Cuando alguien lo saludaba, él respondía con un leve movimiento de cabeza. Si un compañero le preguntaba algo, respondía con monosílabos:“sí”, “no”, “ajá”.
Cuando su familia quería convivir, él prefería estar encerrado en su habitación, sin hablar, sin sonreír, sin mostrar interés por nadie.
Y aunque él pensaba que su actitud era “normal”, lo cierto era que su frialdad estaba hirviendo lentamente sus relaciones.

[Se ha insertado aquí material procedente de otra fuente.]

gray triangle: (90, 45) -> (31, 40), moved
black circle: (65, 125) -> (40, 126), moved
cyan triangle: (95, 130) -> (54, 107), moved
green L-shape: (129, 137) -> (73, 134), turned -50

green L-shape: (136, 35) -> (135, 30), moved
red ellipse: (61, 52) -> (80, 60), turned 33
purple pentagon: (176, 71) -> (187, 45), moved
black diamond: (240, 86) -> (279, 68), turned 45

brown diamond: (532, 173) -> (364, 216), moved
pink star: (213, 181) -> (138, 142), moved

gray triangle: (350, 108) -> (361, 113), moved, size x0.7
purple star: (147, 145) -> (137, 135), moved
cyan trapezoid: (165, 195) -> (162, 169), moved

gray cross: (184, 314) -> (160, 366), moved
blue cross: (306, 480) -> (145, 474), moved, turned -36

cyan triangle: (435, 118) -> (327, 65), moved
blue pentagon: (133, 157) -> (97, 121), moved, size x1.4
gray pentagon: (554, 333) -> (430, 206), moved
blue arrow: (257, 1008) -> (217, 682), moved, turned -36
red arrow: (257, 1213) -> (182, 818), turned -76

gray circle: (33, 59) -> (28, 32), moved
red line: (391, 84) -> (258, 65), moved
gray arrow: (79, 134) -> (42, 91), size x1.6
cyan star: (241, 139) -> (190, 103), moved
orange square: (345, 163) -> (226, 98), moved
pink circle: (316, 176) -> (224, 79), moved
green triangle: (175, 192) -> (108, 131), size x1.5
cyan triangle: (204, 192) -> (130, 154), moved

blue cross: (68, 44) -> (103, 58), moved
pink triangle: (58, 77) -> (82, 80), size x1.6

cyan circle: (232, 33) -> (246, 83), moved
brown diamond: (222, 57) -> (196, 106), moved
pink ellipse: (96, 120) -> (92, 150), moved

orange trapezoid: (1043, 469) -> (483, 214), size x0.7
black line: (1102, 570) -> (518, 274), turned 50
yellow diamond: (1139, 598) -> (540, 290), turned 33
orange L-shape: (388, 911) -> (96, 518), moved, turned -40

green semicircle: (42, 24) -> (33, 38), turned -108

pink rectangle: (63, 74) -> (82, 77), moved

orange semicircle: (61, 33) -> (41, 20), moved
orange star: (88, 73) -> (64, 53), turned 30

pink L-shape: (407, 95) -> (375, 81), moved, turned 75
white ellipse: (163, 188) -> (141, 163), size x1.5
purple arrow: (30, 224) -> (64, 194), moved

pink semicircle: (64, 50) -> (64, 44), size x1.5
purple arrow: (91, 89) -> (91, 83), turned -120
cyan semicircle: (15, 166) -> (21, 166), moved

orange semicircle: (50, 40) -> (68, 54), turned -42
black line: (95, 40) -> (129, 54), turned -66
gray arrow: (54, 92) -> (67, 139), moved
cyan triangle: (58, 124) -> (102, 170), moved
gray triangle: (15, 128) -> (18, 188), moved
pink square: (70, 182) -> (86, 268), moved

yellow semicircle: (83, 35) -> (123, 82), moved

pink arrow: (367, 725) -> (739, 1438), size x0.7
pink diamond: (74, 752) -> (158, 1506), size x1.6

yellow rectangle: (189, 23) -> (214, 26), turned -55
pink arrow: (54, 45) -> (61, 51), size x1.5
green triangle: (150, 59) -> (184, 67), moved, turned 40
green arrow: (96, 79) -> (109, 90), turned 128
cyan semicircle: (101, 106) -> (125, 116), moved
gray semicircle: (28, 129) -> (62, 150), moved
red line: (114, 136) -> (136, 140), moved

Un día, en el recreo, dos niños estaban hablando de él sin saber que Emilio estaba cerca.
—Es que Emilio siempre es bien serio —dijo uno. —Sí, parece que ni quiere amigos —respondió el otro.
Esas palabras se clavaron en el corazón de Emilio como espinas. No sabía que los demás lo percibían así. No sabía que su frialdad estaba construyendo muros que nadie podía traspasar.
Esa tarde llegó a casa más callado de lo normal. Su mamá lo vio triste y lo llamó:
—Hijo, ven, cuéntame… ¿qué pasó?
Emilio dudó, pero finalmente dijo:
—Creo que la gente piensa que soy muy frío… que no quiero tener amigos… y eso me hace sentir mal.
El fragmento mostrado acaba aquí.